New Harvest
- Formation: 2004
- Founder: Jason Matheny
- Legal status: 501(c)(3) nonprofit
- Purpose: Research Institute
- Executive Director: Isha Datar
- Board of directors: Scott Banister, Karien Bezuidenhout, Vince Sewalt, John Pattison, Andras Forgacs
- Website: www.new-harvest.org

= New Harvest =

Cellular agriculture research institute

New Harvest is a donor-funded research institute dedicated to the field of cellular agriculture, focusing on advances in scientific research efforts surrounding cultured animal products. Its research aims to resolve growing environmental and ethical concerns associated with industrial livestock production.

The 501(c)(3) nonprofit was established in 2004 and is the longest running cellular agriculture-based organization. New Harvest funds university-based research to develop breakthroughs in cellular agriculture, such as new culture media formulations, bioreactors, and methods of tissue assembly for the production of cultured meat. It also organizes annual conference where it connects scientists, entrepreneurs, and other interested parties in the biosciences and food security fields.

== History ==

A video by New Harvest and Xprize narrated by Isha Datar on the development of cultured meat and a "post-animal bio-economy" (meat, eggs, milk)

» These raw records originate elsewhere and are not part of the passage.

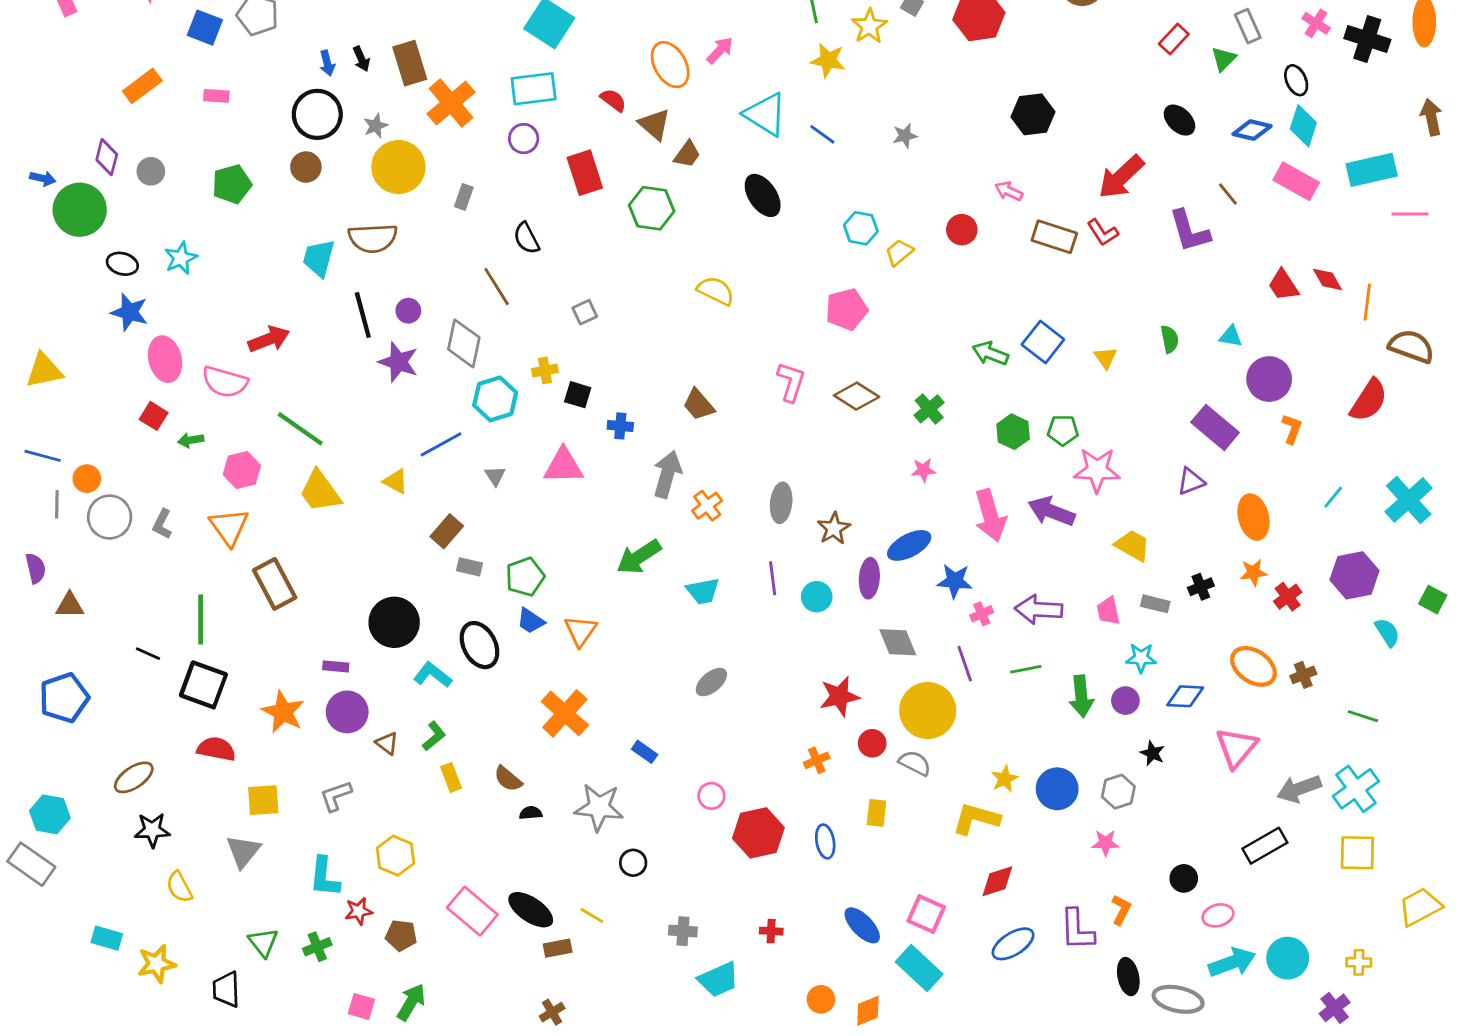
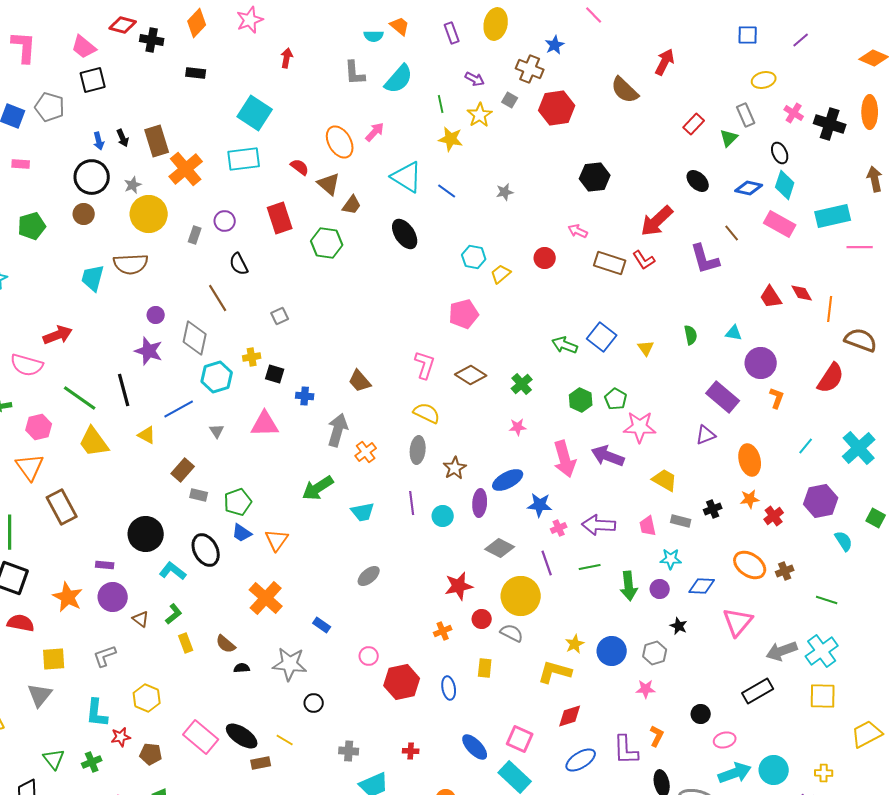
purple circle: (524, 139) -> (225, 221), moved
yellow semicircle: (716, 291) -> (427, 413), moved
black line: (363, 315) -> (124, 390), moved
green pentagon: (1063, 430) -> (616, 399), turned 30
gray diamond: (898, 642) -> (500, 548), turned -40

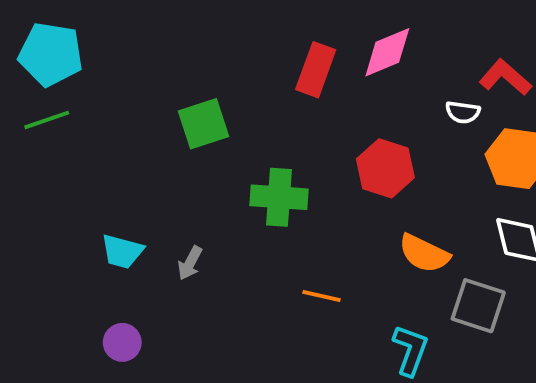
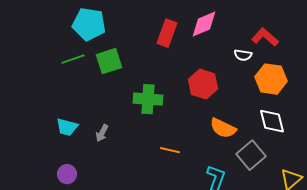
cyan pentagon: (51, 54) -> (89, 24), moved
green line: (47, 120) -> (73, 59), moved
gray square: (478, 306) -> (251, 155), turned 32

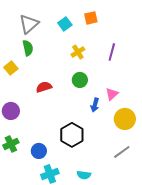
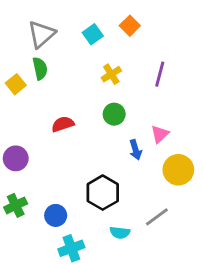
orange square: (91, 18) -> (130, 26), turned -32
yellow square: (11, 68) -> (16, 84), moved
blue arrow: (95, 105) -> (136, 150), turned -32
gray line: (122, 152) -> (157, 217), moved
cyan semicircle: (84, 175) -> (120, 233), moved

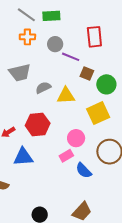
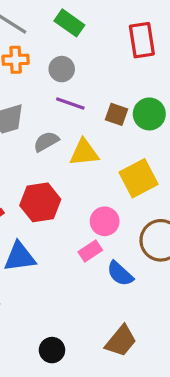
green rectangle: (51, 16) -> (69, 23), moved, turned 42
red rectangle: (94, 37) -> (142, 40), moved
purple line: (71, 57) -> (70, 103), moved
green circle: (106, 84) -> (149, 114), moved

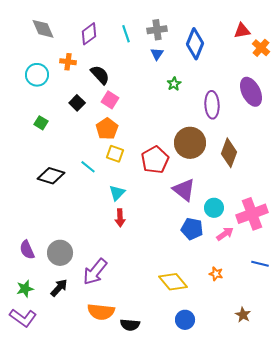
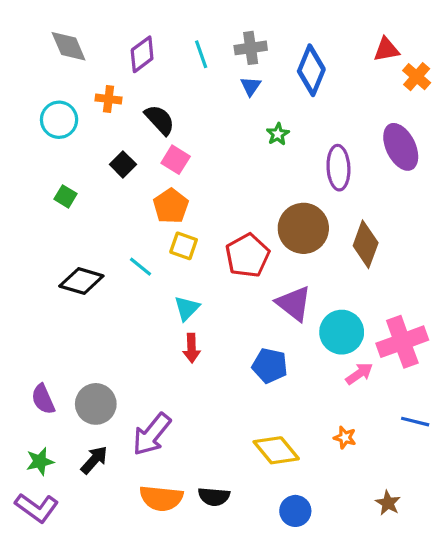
cyan circle: (214, 208) -> (342, 332), size x1.4
blue pentagon: (192, 229) -> (270, 366), moved
black semicircle: (130, 325) -> (214, 497), moved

In 2004, New Harvest was co-founded by Johns Hopkins researcher Jason Matheny to fund academic research into the use of cell cultures, instead of live animals, to grow meat. Matheny became interested in cultured meat after researching infectious diseases (HIV prevention) in India for a master's degree in public health. In 2003, he toured a poultry farm outside Delhi where he saw "tens of thousands of chickens in a metal warehouse, doped with drugs, living in their own manure and being bred for production traits that caused them to be immune-compromised." He there recognized a need for a new way to satisfy a global demand for meat which, despite arguments against it, continues to grow even in a traditionally vegetarian country like India, where poultry consumption had doubled in the previous five years.

When Matheny returned to the States, he read about a NASA-funded project that "grew" goldfish meat to explore food possibilities for astronauts on long-range space missions. He contacted several of the cited authors and teamed up with three—a tissue engineer, cell biologist and animal scientist—to consider the viability of producing cultured meat on a large scale. In 2005, their research was published in the journal Tissue Engineering which generated considerable public and scientific interest in New Harvest. Despite many efforts in helping organize European conferences and events to raise awareness about cultured meat and attract investors, Matheny made little progress as he was running the organization alone. However, when Canadian molecular and cell biology student Isha Datar published a paper about the possibilities of cultured meat and sent it to him for feedback, Matheny hired her, and in 2012 appointed her as executive director of New Harvest.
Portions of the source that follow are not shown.